**Records for this exercise:**
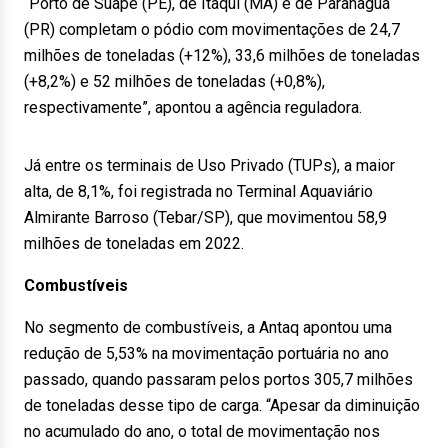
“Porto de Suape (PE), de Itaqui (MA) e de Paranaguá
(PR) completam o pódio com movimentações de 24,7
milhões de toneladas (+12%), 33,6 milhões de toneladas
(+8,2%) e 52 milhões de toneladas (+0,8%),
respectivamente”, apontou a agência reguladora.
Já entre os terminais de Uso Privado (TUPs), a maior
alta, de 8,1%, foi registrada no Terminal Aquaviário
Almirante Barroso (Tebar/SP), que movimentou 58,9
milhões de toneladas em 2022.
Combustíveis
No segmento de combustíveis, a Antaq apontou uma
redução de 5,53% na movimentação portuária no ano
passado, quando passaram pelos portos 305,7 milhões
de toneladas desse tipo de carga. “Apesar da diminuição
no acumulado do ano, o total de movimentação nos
...
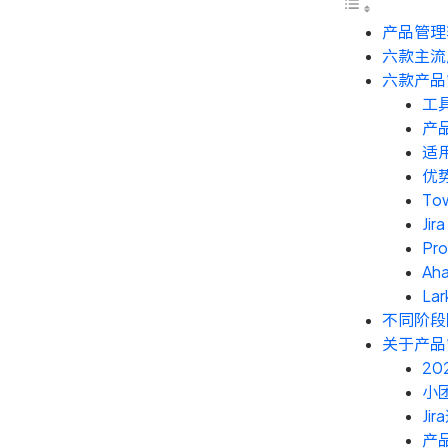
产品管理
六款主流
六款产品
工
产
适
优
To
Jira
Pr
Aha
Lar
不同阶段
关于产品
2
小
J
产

**Work instruction:**
Set down exactly the lines of the data above, beginning with the line that has "e de Paranaguá" and ending with the line that has "no acumulado do", and no others.

**Output of the exercise:**
“Porto de Suape (PE), de Itaqui (MA) e de Paranaguá
(PR) completam o pódio com movimentações de 24,7
milhões de toneladas (+12%), 33,6 milhões de toneladas
(+8,2%) e 52 milhões de toneladas (+0,8%),
respectivamente”, apontou a agência reguladora.
Já entre os terminais de Uso Privado (TUPs), a maior
alta, de 8,1%, foi registrada no Terminal Aquaviário
Almirante Barroso (Tebar/SP), que movimentou 58,9
milhões de toneladas em 2022.
Combustíveis
No segmento de combustíveis, a Antaq apontou uma
redução de 5,53% na movimentação portuária no ano
passado, quando passaram pelos portos 305,7 milhões
de toneladas desse tipo de carga. “Apesar da diminuição
no acumulado do ano, o total de movimentação nos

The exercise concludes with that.